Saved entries
────────

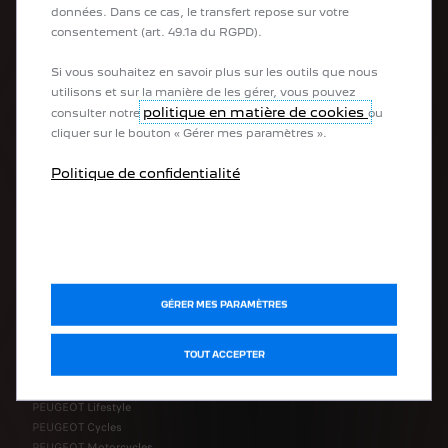
Configurer mon véhicule
données. Dans ce cas, le transfert repose sur votre
Reprise
consentement (art. 49.1a du RGPD).
Recharge
Autonomie
Si vous souhaitez en savoir plus sur les outils que nous
utilisons et sur la manière de les gérer, vous pouvez
politique en matière de cookies
consulter notre
ou
cliquer sur le bouton « Gérer mes paramètres ».
APRÈS-VENTE
Politique de confidentialité
Prendre rendez-vous en ligne
Demander un devis en ligne
PEUGEOT Assistance
PEUGEOT Service Store
Accessories
Certificat de conformité
GÉRER MES PARAMÈTRES
DÉCOUVRIR
TOUT ACCEPTER
PEUGEOT Lifestyle
PEUGEOT Cycles
PEUGEOT Motorcycles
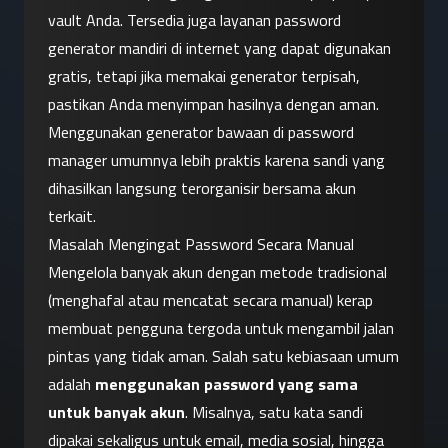
vault Anda. Tersedia juga layanan password 
generator mandiri di internet yang dapat digunakan 
gratis, tetapi jika memakai generator terpisah, 
pastikan Anda menyimpan hasilnya dengan aman. 
Menggunakan generator bawaan di password 
manager umumnya lebih praktis karena sandi yang 
dihasilkan langsung terorganisir bersama akun 
terkait.
Masalah Mengingat Password Secara Manual
Mengelola banyak akun dengan metode tradisional 
(menghafal atau mencatat secara manual) kerap 
membuat pengguna tergoda untuk mengambil jalan 
pintas yang tidak aman. Salah satu kebiasaan umum 
adalah 
menggunakan password yang sama 
untuk banyak akun
. Misalnya, satu kata sandi 
dipakai sekaligus untuk email, media sosial, hingga 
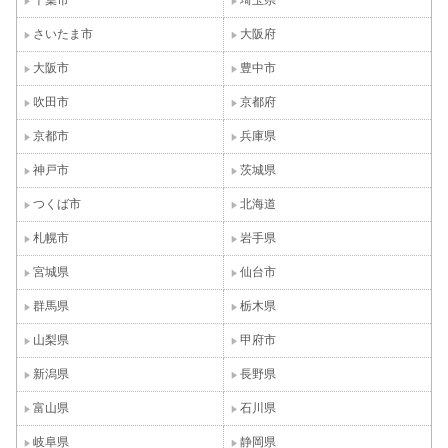
さいたま市
大阪府
大阪市
豊中市
吹田市
京都府
京都市
兵庫県
神戸市
茨城県
つくば市
北海道
札幌市
岩手県
宮城県
仙台市
群馬県
栃木県
山梨県
甲府市
新潟県
長野県
富山県
石川県
岐阜県
静岡県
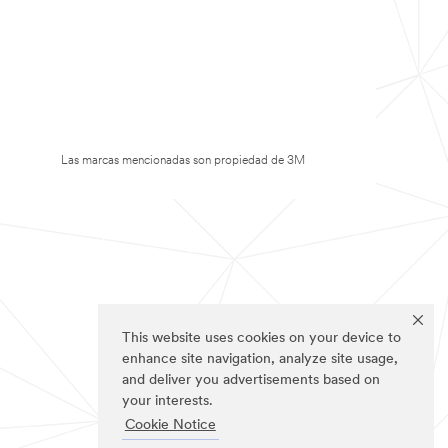
Las marcas mencionadas son propiedad de 3M
This website uses cookies on your device to
enhance site navigation, analyze site usage,
and deliver you advertisements based on
your interests.
Cookie Notice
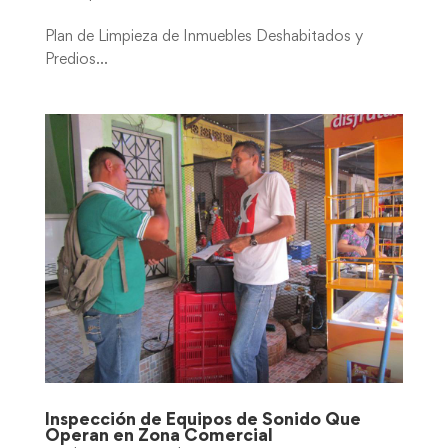
Plan de Limpieza de Inmuebles Deshabitados y
Predios...
Inspección de Equipos de Sonido Que
Operan en Zona Comercial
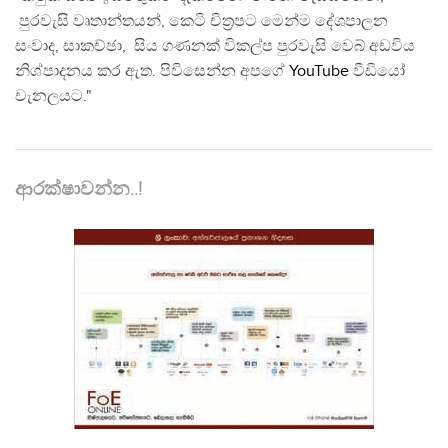
පුරවැසි වෘතාන්තයන්, කෙටි චිත්‍රපට මෙන්ම දේශපාලන
සංවාද, සාකච්ඡා, සිය ගණනක් විකල්ප පුරවැසි වෙබ් අඩවිය
නිශ්පාදනය කර ඇත. පිවිසෙන්න අපගේ
YouTube
වීඩියෝ
චැනලයට."
ආරක්ෂාවන්න..!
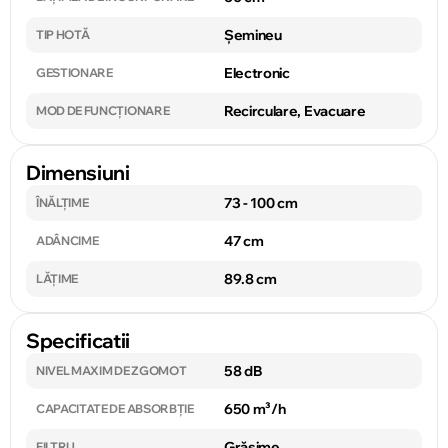
Șemineu
TIP HOTĂ
Electronic
GESTIONARE
Recirculare, Evacuare
MOD DE FUNCȚIONARE
Dimensiuni
73 - 100 cm
ÎNĂLȚIME
47 cm
ADÂNCIME
89.8 cm
LĂȚIME
Specificatii
58 dB
NIVEL MAXIM DE ZGOMOT
650 m³/h
CAPACITATE DE ABSORBȚIE
Grăsime
FILTRU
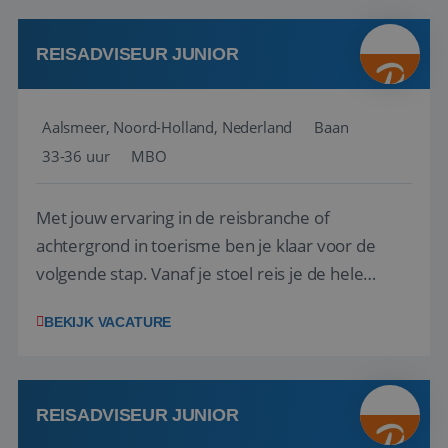
werken: of het nu gaat om vragen ...
REISADVISEUR JUNIOR
Aalsmeer, Noord-Holland, Nederland
Baan
33-36 uur
MBO
Met jouw ervaring in de reisbranche of
achtergrond in toerisme ben je klaar voor de
volgende stap. Vanaf je stoel reis je de hele
wereld over en speel je moeiteloos in op de
BEKIJK VACATURE
wensen van je team, je klant en wat er in de
reiswereld gebeurt. Met je enthousiasme weet je
klanten te overtuigen om die droomreis te
boeken! ...
REISADVISEUR JUNIOR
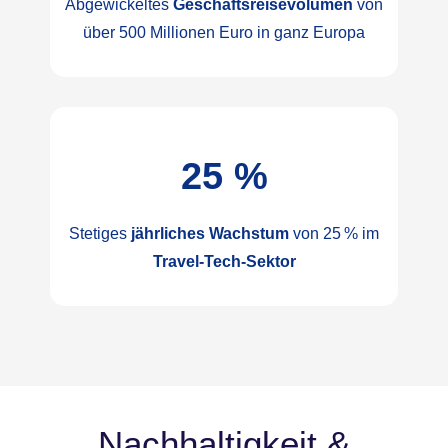
Abgewickeltes
Geschäftsreisevolumen
von
über 500 Millionen Euro in ganz Europa
25
 %
Stetiges
jährliches Wachstum
von 25 % im
Travel-Tech-Sektor
Nachhaltigkeit &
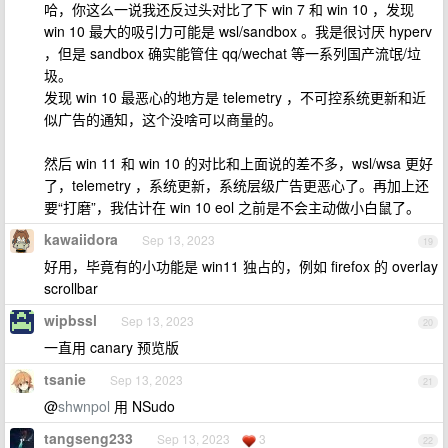
哈，你这么一说我还反过头对比了下 win 7 和 win 10 ，发现
win 10 最大的吸引力可能是 wsl/sandbox 。我是很讨厌 hyperv
，但是 sandbox 确实能管住 qq/wechat 等一系列国产流氓/垃
圾。
发现 win 10 最恶心的地方是 telemetry ，不可控系统更新和近
似广告的通知，这个没啥可以商量的。
然后 win 11 和 win 10 的对比和上面说的差不多，wsl/wsa 更好
了，telemetry ，系统更新，系统层级广告更恶心了。再加上还
要“打磨”，我估计在 win 10 eol 之前是不会主动做小白鼠了。
kawaiidora
Sep 13, 2023
19
好用，毕竟有的小功能是 win11 独占的，例如 firefox 的 overlay
scrollbar
wipbssl
Sep 13, 2023
20
一直用 canary 预览版
tsanie
Sep 13, 2023
21
@
shwnpol
用 NSudo
tangseng233
Sep 13, 2023
3
22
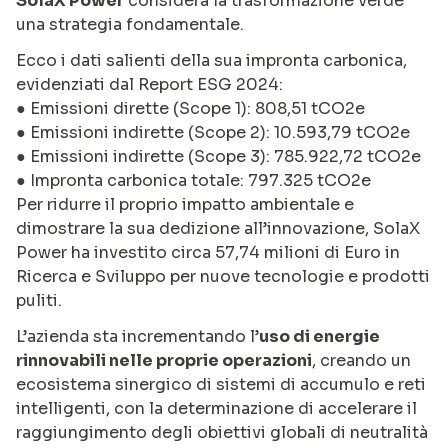
SolaX Power
considera la trasformazione verde
una strategia fondamentale.
Ecco i dati salienti della sua impronta carbonica,
evidenziati dal Report ESG 2024:
● Emissioni dirette (Scope 1): 808,51 tCO2e
● Emissioni indirette (Scope 2): 10.593,79 tCO2e
● Emissioni indirette (Scope 3): 785.922,72 tCO2e
● Impronta carbonica totale: 797.325 tCO2e
Per ridurre il proprio impatto ambientale e
dimostrare la sua dedizione all’innovazione, SolaX
Power ha investito circa 57,74 milioni di Euro in
Ricerca e Sviluppo per nuove tecnologie e prodotti
puliti.
L’azienda sta incrementando l’
uso di energie
rinnovabili nelle proprie operazioni
, creando un
ecosistema sinergico di sistemi di accumulo e reti
intelligenti, con la determinazione di accelerare il
raggiungimento degli obiettivi globali di neutralità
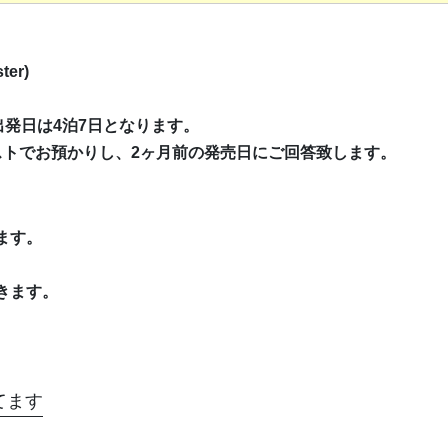
er)
(金)の出発日は4泊7日となります。
ストでお預かりし、2ヶ月前の発売日にご回答致します。
ます。
きます。
てます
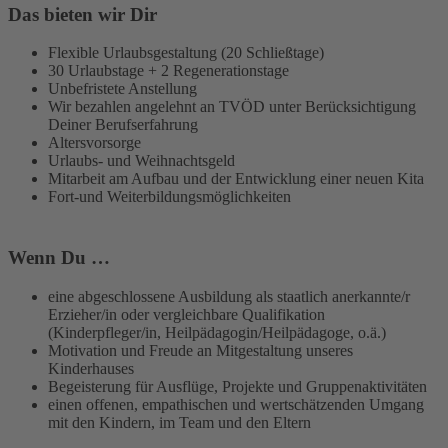
Das bieten wir Dir
Flexible Urlaubsgestaltung (20 Schließtage)
30 Urlaubstage + 2 Regenerationstage
Unbefristete Anstellung
Wir bezahlen angelehnt an TVÖD unter Berücksichtigung
Deiner Berufserfahrung
Altersvorsorge
Urlaubs- und Weihnachtsgeld
Mitarbeit am Aufbau und der Entwicklung einer neuen Kita
Fort-und Weiterbildungsmöglichkeiten
Wenn Du …
eine abgeschlossene Ausbildung als staatlich anerkannte/r
Erzieher/in oder vergleichbare Qualifikation
(Kinderpfleger/in, Heilpädagogin/Heilpädagoge, o.ä.)
Motivation und Freude an Mitgestaltung unseres
Kinderhauses
Begeisterung für Ausflüge, Projekte und Gruppenaktivitäten
einen offenen, empathischen und wertschätzenden Umgang
mit den Kindern, im Team und den Eltern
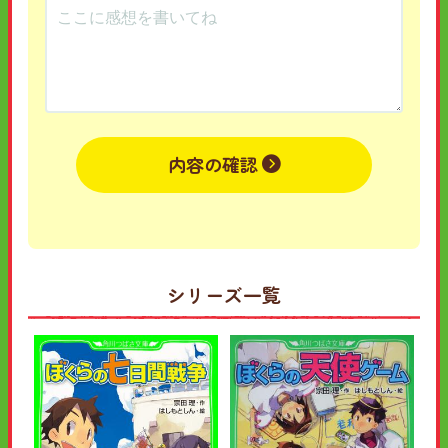
内容の確認
シリーズ一覧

────────

Write out each line above with the word "satu".

• _Task result_
pintas yang tidak aman. Salah satu kebiasaan umum 
. Misalnya, satu kata sandi 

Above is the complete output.